Material supplied section start

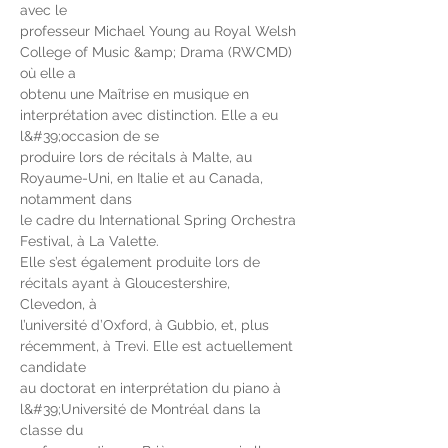
avec le
professeur Michael Young au Royal Welsh 
College of Music &amp; Drama (RWCMD) 
où elle a
obtenu une Maîtrise en musique en 
interprétation avec distinction. Elle a eu 
l&#39;occasion de se
produire lors de récitals à Malte, au 
Royaume-Uni, en Italie et au Canada, 
notamment dans
le cadre du International Spring Orchestra 
Festival, à La Valette.
Elle s’est également produite lors de 
récitals ayant à Gloucestershire, 
Clevedon, à
l’université d’Oxford, à Gubbio, et, plus 
récemment, à Trevi. Elle est actuellement 
candidate
au doctorat en interprétation du piano à 
l&#39;Université de Montréal dans la 
classe du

Material supplied section end

_Directions for this task:_ All that is wanted is the set of lines from the one with "interprétation avec distinction. Elle a eu" through the last line of the entries, both included, output exactly.

_Task output:_
interprétation avec distinction. Elle a eu 
l&#39;occasion de se
produire lors de récitals à Malte, au 
Royaume-Uni, en Italie et au Canada, 
notamment dans
le cadre du International Spring Orchestra 
Festival, à La Valette.
Elle s’est également produite lors de 
récitals ayant à Gloucestershire, 
Clevedon, à
l’université d’Oxford, à Gubbio, et, plus 
récemment, à Trevi. Elle est actuellement 
candidate
au doctorat en interprétation du piano à 
l&#39;Université de Montréal dans la 
classe du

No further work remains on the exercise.